Task statement: Work through the data line by line, gathering every line that has the word "Dynamics".

Records for this task:

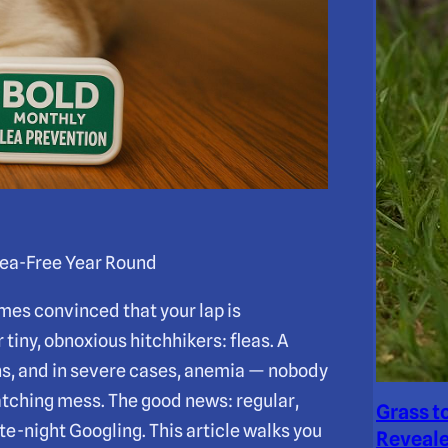
ea-Free Year Round
es convinced that your lap is
 tiny, obnoxious hitchhikers: fleas. A
ions, and in severe cases, anemia — nobody
atching mess. The good news: regular,
Grass t
te-night Googling. This article walks you
Reveale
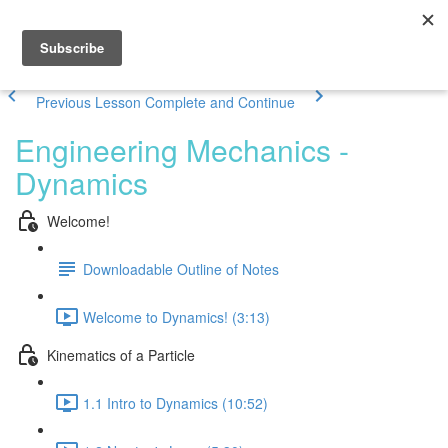
Previous Lesson
Complete and Continue
Engineering Mechanics -
Dynamics
Welcome!
Downloadable Outline of Notes
Welcome to Dynamics! (3:13)
Kinematics of a Particle
1.1 Intro to Dynamics (10:52)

Result for this exercise:
Dynamics
Welcome to Dynamics! (3:13)
1.1 Intro to Dynamics (10:52)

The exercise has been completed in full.